2. The magnetic resonance imaging apparatus according to claim 1, wherein the collecting unit collects the magnetic resonance data using a plurality of coils simultaneously while skipping a part of a plurality of phase encode steps, which is determined in accordance with a desired field of view.

3. The magnetic resonance imaging apparatus according to claim 2, further comprising a unit which reconstructs an image within the field of view with respect to the subject by parallel imaging, based on the magnetic resonance data collected by the collecting unit.

4. The magnetic resonance imaging apparatus according to claim 1, wherein the collecting unit employs an fast filed echo (FFE) sequence as the pulse sequence.

5. The magnetic resonance imaging apparatus according to claim 1, wherein the control unit controls the collecting unit so that it starts collecting the magnetic resonance data at a time point when a predetermined delay time passed from the start of an inhaling or an exhaling period.

6. The magnetic resonance imaging apparatus according to claim 1, wherein the collecting unit employs a sequence including a water excitation method which mainly excites water proton by using a binomial RF pulse for a flip pulse as the pulse sequence.

7. The magnetic resonance imaging apparatus according to claim 1, wherein the collecting unit transmits an inversion recovery (IR) pulse prior to collecting the magnetic resonance data by the pulse sequence.

8. The magnetic resonance imaging apparatus according to claim 7, wherein the collecting unit sets a flip angle of the IR pulse and period of time between which the IR pulse is transmitted and the magnetic resonance data to be allocated to center of k-space is collected, so as to suppress signals from bloodstream.

9. The magnetic resonance imaging apparatus according to claim 1, wherein the control unit controls the collecting unit so that it collects the magnetic resonance data for a plurality of slices within the inhalation or the exhalation period.

10. The magnetic resonance imaging apparatus according to claim 3 further comprising:

a setting unit to set increasing rate of imaging speed by the parallel imaging according to a user's assignment; and

a computing unit to compute the number of slices obtained within the inhalation or exhalation period, based on the increasing rate of imaging speed set by the setting means.

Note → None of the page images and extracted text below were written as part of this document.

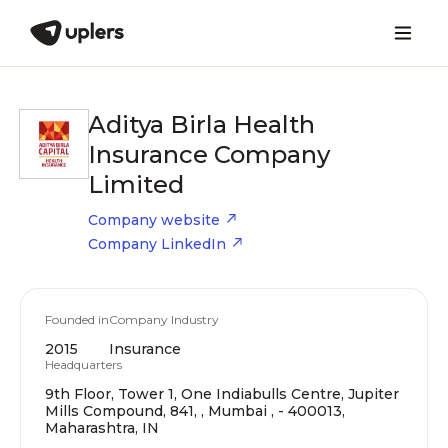
Aditya Birla Health
Insurance Company
Limited
Company website
Company LinkedIn
Founded in
Company Industry
2015
Insurance
Headquarters
9th Floor, Tower 1, One Indiabulls Centre, Jupiter
Mills Compound, 841, , Mumbai , - 400013,
Maharashtra, IN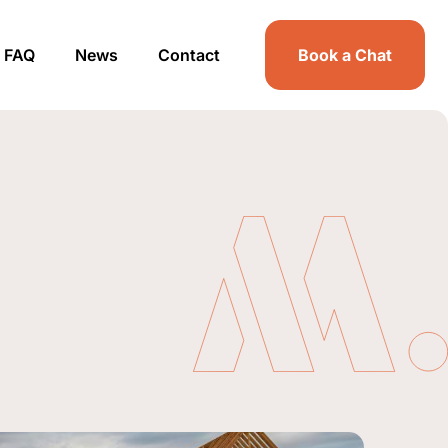
FAQ
News
Contact
Book a Chat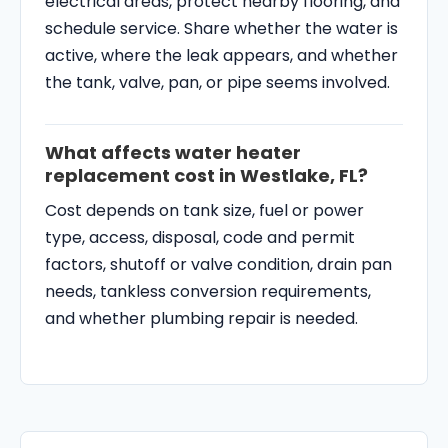
electrical areas, protect nearby flooring, and
schedule service. Share whether the water is
active, where the leak appears, and whether
the tank, valve, pan, or pipe seems involved.
What affects water heater
replacement cost in Westlake, FL?
Cost depends on tank size, fuel or power
type, access, disposal, code and permit
factors, shutoff or valve condition, drain pan
needs, tankless conversion requirements,
and whether plumbing repair is needed.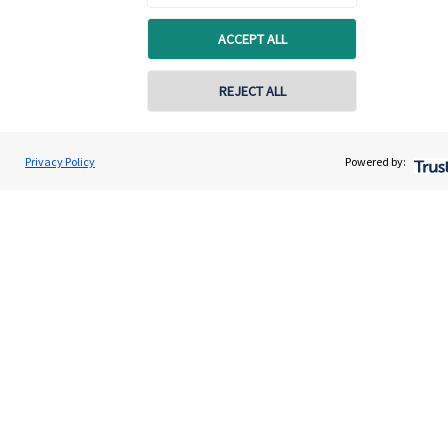
Quick links
ACCEPT ALL
Home
About us
REJECT ALL
About SJP
Advice and services
Privacy Policy
Powered by:
Specialist advice
Contact
Get in touch
Contact us
Connect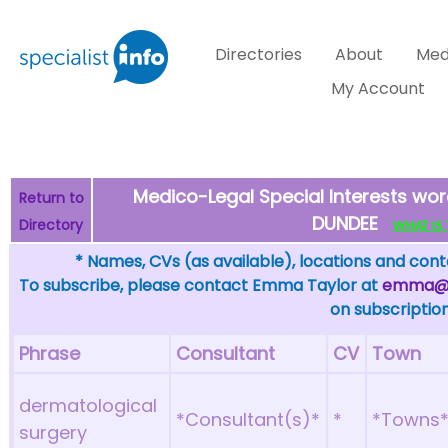
Directories
About
Med
My Account
Medico-Legal Special Interests wo
Return to
DUNDEE
Directory
WHAT IS T
* Names, CVs (as available), locations and conta
To subscribe, please contact Emma Taylor at
emma@sp
on subscription
Phrase
Consultant
CV
Town
dermatological
*Consultant(s)*
*
*Towns
surgery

11. The magnetic resonance imaging apparatus according to claim 10, wherein the computing unit computes the number of slices obtained within the inhalation or the exhalation period in consideration with the user's respiration cycle, in addition to computing the increasing rate of imaging speed set by the setting means.

12. The magnetic resonance imaging apparatus according to claim 10, further comprising a display unit which displays the number of slices computed by the computing unit.

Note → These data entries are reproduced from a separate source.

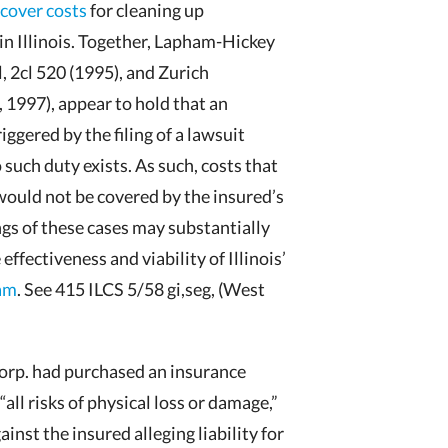
ecover costs
for cleaning up
in Illinois. Together, Lapham-Hickey
, 2cl 520 (1995), and Zurich
, 1997), appear to hold that an
iggered by the filing of a lawsuit
 such duty exists. As such, costs that
would not be covered by the insured’s
ngs of these cases may substantially
 effectiveness and viability of Illinois’
ram
. See 415 ILCS 5/58 gi,seg, (West
orp. had purchased an insurance
ll risks of physical loss or damage,”
nst the insured alleging liability for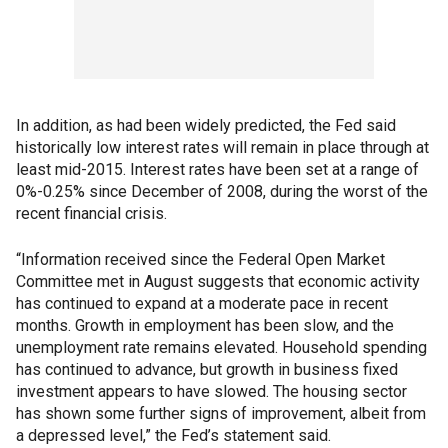
In addition, as had been widely predicted, the Fed said
historically low interest rates will remain in place through at
least mid-2015. Interest rates have been set at a range of
0%-0.25% since December of 2008, during the worst of the
recent financial crisis.
“Information received since the Federal Open Market
Committee met in August suggests that economic activity
has continued to expand at a moderate pace in recent
months. Growth in employment has been slow, and the
unemployment rate remains elevated. Household spending
has continued to advance, but growth in business fixed
investment appears to have slowed. The housing sector
has shown some further signs of improvement, albeit from
a depressed level,” the Fed’s statement said.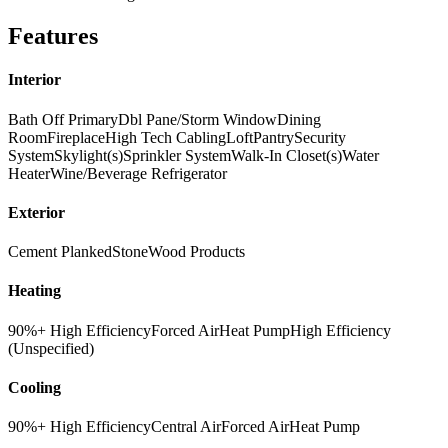
Features
Interior
Bath Off Primary
Dbl Pane/Storm Window
Dining
Room
Fireplace
High Tech Cabling
Loft
Pantry
Security
System
Skylight(s)
Sprinkler System
Walk-In Closet(s)
Water
Heater
Wine/Beverage Refrigerator
Exterior
Cement Planked
Stone
Wood Products
Heating
90%+ High Efficiency
Forced Air
Heat Pump
High Efficiency
(Unspecified)
Cooling
90%+ High Efficiency
Central Air
Forced Air
Heat Pump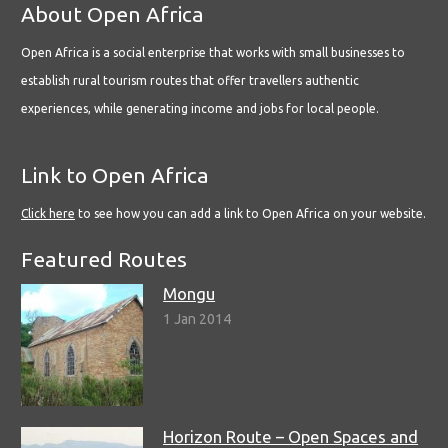
About Open Africa
Open Africa is a social enterprise that works with small businesses to
establish rural tourism routes that offer travellers authentic
experiences, while generating income and jobs for local people.
Link to Open Africa
Click here
to see how you can add a link to Open Africa on your website.
Featured Routes
Mongu
1 Jan 2014
Horizon Route – Open Spaces and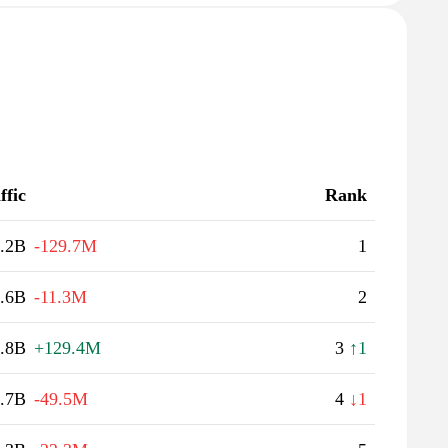
ffic
Rank
.2B
-129.7M
1
.6B
-11.3M
2
.8B
+129.4M
3
↑1
.7B
-49.5M
4
↓1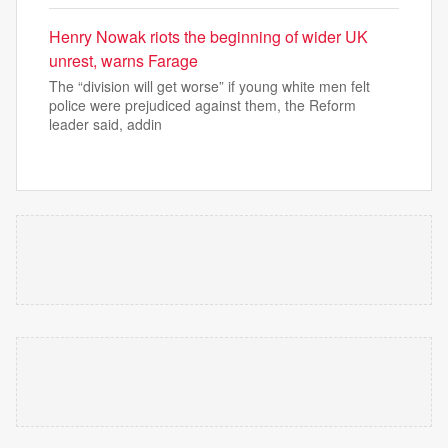
Henry Nowak riots the beginning of wider UK
unrest, warns Farage
The “division will get worse” if young white men felt
police were prejudiced against them, the Reform
leader said, addin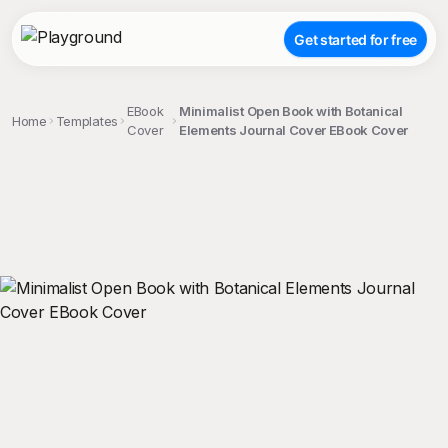
Get started for free
EBook
Minimalist Open Book with Botanical
Home
Templates
Cover
Elements Journal Cover EBook Cover
;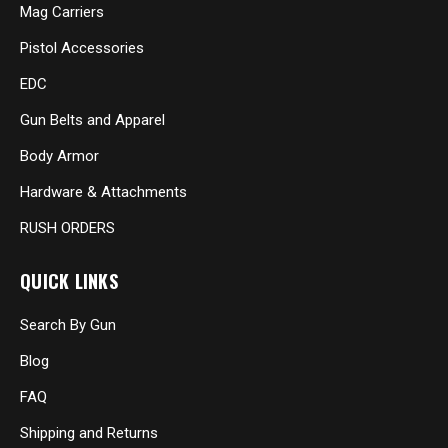
Mag Carriers
Pistol Accessories
EDC
Gun Belts and Apparel
Body Armor
Hardware & Attachments
RUSH ORDERS
QUICK LINKS
Search By Gun
Blog
FAQ
Shipping and Returns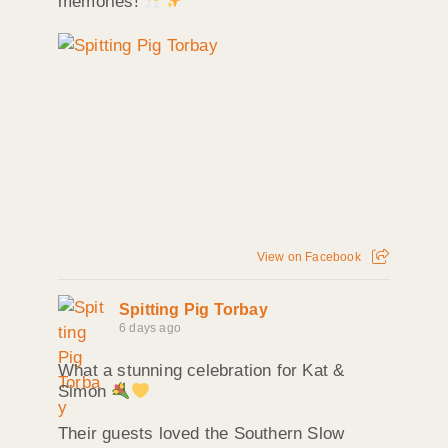
memories!
View on Facebook
Spitting Pig Torbay
6 days ago
What a stunning celebration for Kat &
Simon
Their guests loved the Southern Slow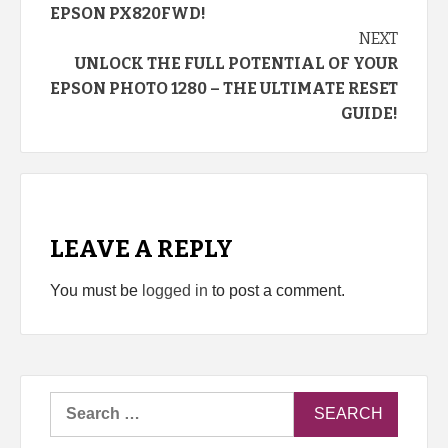
EPSON PX820FWD!
NEXT
UNLOCK THE FULL POTENTIAL OF YOUR
EPSON PHOTO 1280 – THE ULTIMATE RESET
GUIDE!
LEAVE A REPLY
You must be
logged in
to post a comment.
Search
for: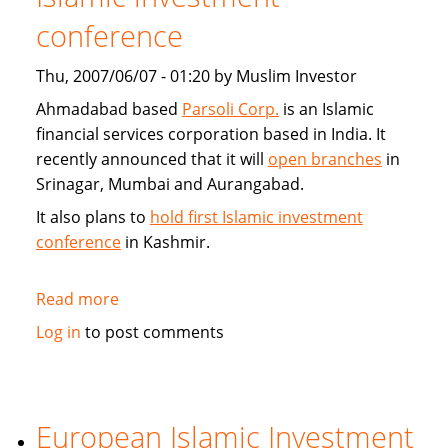
conference
Thu, 2007/06/07 - 01:20 by Muslim Investor
Ahmadabad based
Parsoli Corp.
is an Islamic
financial services corporation based in India. It
recently announced that it will
open branches
in
Srinagar, Mumbai and Aurangabad.
It also plans to
hold first Islamic investment
conference
in Kashmir.
Read more
about
Parsoli
Log in
to post comments
Corp
to
open
more
European Islamic Investment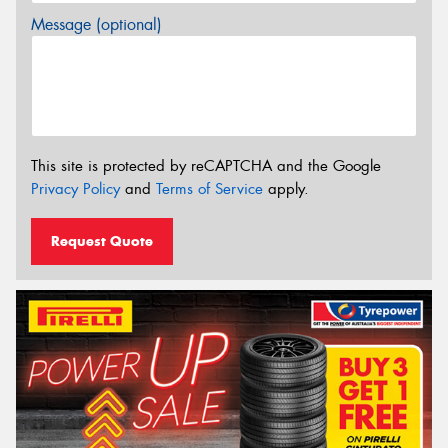
Message (optional)
This site is protected by reCAPTCHA and the Google
Privacy Policy
and
Terms of Service
apply.
Request Quote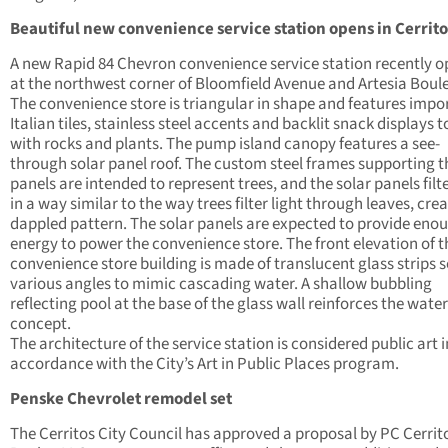
Beautiful new convenience service station opens in Cerrito
A new Rapid 84 Chevron convenience service station recently 
at the northwest corner of Bloomfield Avenue and Artesia Boul
The convenience store is triangular in shape and features impo
Italian tiles, stainless steel accents and backlit snack displays 
with rocks and plants. The pump island canopy features a see-
through solar panel roof. The custom steel frames supporting t
panels are intended to represent trees, and the solar panels filte
in a way similar to the way trees filter light through leaves, cre
dappled pattern. The solar panels are expected to provide eno
energy to power the convenience store. The front elevation of t
convenience store building is made of translucent glass strips s
various angles to mimic cascading water. A shallow bubbling
reflecting pool at the base of the glass wall reinforces the water
concept.
The architecture of the service station is considered public art i
accordance with the City’s Art in Public Places program.
Penske Chevrolet remodel set
The Cerritos City Council has approved a proposal by PC Cerrit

13. The magnetic resonance imaging apparatus according to claim 10, wherein the control unit controls the collecting unit so that it collects the magnetic resonance data for the number of slices computed by the computing unit within the inhalation or the exhalation period.

14. A magnetic resonance imaging apparatus comprising:

a control unit which controls the collecting unit so that it collects the magnetic resonance data for at least a slice within a period in which a heart of the subject has less variation in movement.

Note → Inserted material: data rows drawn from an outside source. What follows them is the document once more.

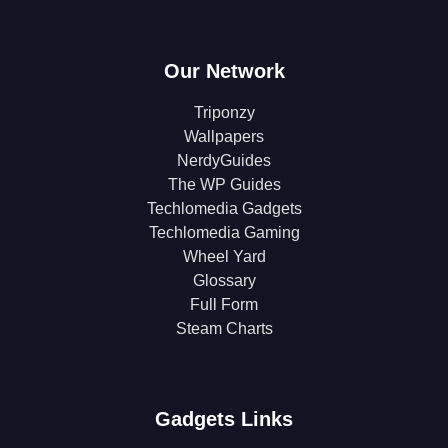
Our Network
Triponzy
Wallpapers
NerdyGuides
The WP Guides
Techlomedia Gadgets
Techlomedia Gaming
Wheel Yard
Glossary
Full Form
Steam Charts
Gadgets Links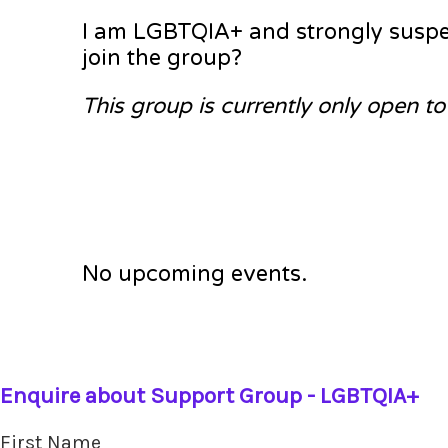
I am LGBTQIA+ and strongly suspec
join the group?
This group is currently only open t
No upcoming events.
Enquire about Support Group - LGBTQIA+
First Name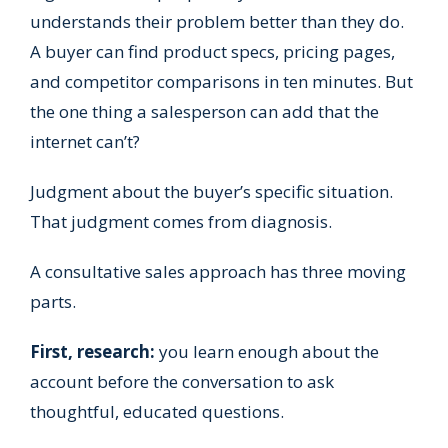
understands their problem better than they do.
A buyer can find product specs, pricing pages,
and competitor comparisons in ten minutes. But
the one thing a salesperson can add that the
internet can’t?
Judgment about the buyer’s specific situation.
That judgment comes from diagnosis.
A consultative sales approach has three moving
parts.
First, research:
you learn enough about the
account before the conversation to ask
thoughtful, educated questions.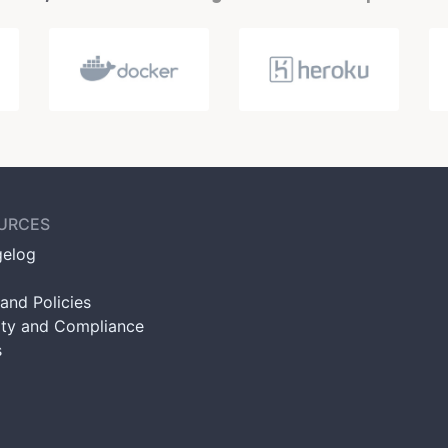
URCES
elog
and Policies
ity and Compliance
s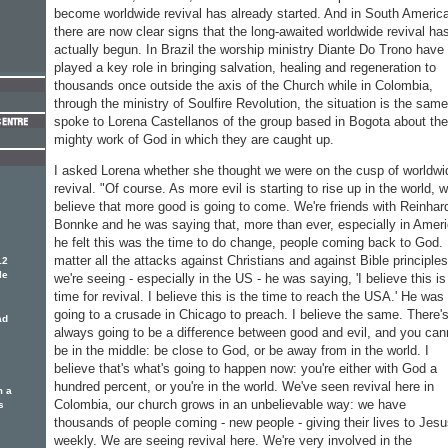
become worldwide revival has already started. And in South Americ
there are now clear signs that the long-awaited worldwide revival ha
actually begun. In Brazil the worship ministry Diante Do Trono have
played a key role in bringing salvation, healing and regeneration to
thousands once outside the axis of the Church while in Colombia,
through the ministry of Soulfire Revolution, the situation is the same
spoke to Lorena Castellanos of the group based in Bogota about the
mighty work of God in which they are caught up.
I asked Lorena whether she thought we were on the cusp of worldwi
revival. "Of course. As more evil is starting to rise up in the world, 
believe that more good is going to come. We're friends with Reinhar
Bonnke and he was saying that, more than ever, especially in Ameri
he felt this was the time to do change, people coming back to God.
matter all the attacks against Christians and against Bible principles
12
le
we're seeing - especially in the US - he was saying, 'I believe this is
time for revival. I believe this is the time to reach the USA.' He was
going to a crusade in Chicago to preach. I believe the same. There'
ad
always going to be a difference between good and evil, and you can
be in the middle: be close to God, or be away from in the world. I
believe that's what's going to happen now: you're either with God a
hundred percent, or you're in the world. We've seen revival here in
m a
Colombia, our church grows in an unbelievable way: we have
s
thousands of people coming - new people - giving their lives to Jes
weekly. We are seeing revival here. We're very involved in the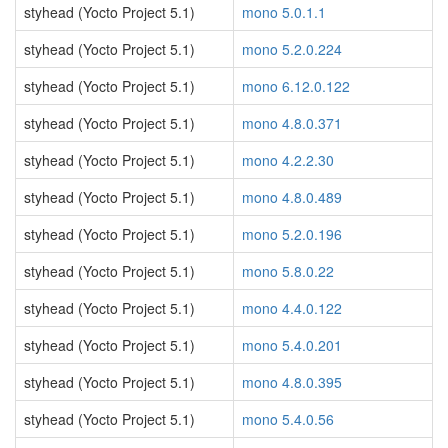
styhead (Yocto Project 5.1)
mono 5.0.1.1
styhead (Yocto Project 5.1)
mono 5.2.0.224
styhead (Yocto Project 5.1)
mono 6.12.0.122
styhead (Yocto Project 5.1)
mono 4.8.0.371
styhead (Yocto Project 5.1)
mono 4.2.2.30
styhead (Yocto Project 5.1)
mono 4.8.0.489
styhead (Yocto Project 5.1)
mono 5.2.0.196
styhead (Yocto Project 5.1)
mono 5.8.0.22
styhead (Yocto Project 5.1)
mono 4.4.0.122
styhead (Yocto Project 5.1)
mono 5.4.0.201
styhead (Yocto Project 5.1)
mono 4.8.0.395
styhead (Yocto Project 5.1)
mono 5.4.0.56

15. A magnetic resonance imaging apparatus comprising:

an obtaining unit which obtains a respiration signal which indicates respiration of a subject;

a scan unit which carries out a three dimensional scan of the subject in synchronization with the obtained respiration signal; and

a control unit which controls the scan unit so that it collects the magnetic resonance data for a slice encode of the three dimensional scan within an inhalation or an exhalation period based on the respiration signal.

16. The magnetic resonance imaging apparatus according to claim 15, wherein the control unit controls the scan unit so that it starts collecting the magnetic resonance data for each of the plurality of slice encodes of the three dimensional scan at a time point when a predetermined delay time passed from a reference time point of each cycle in each different cycle of the exhalation signal.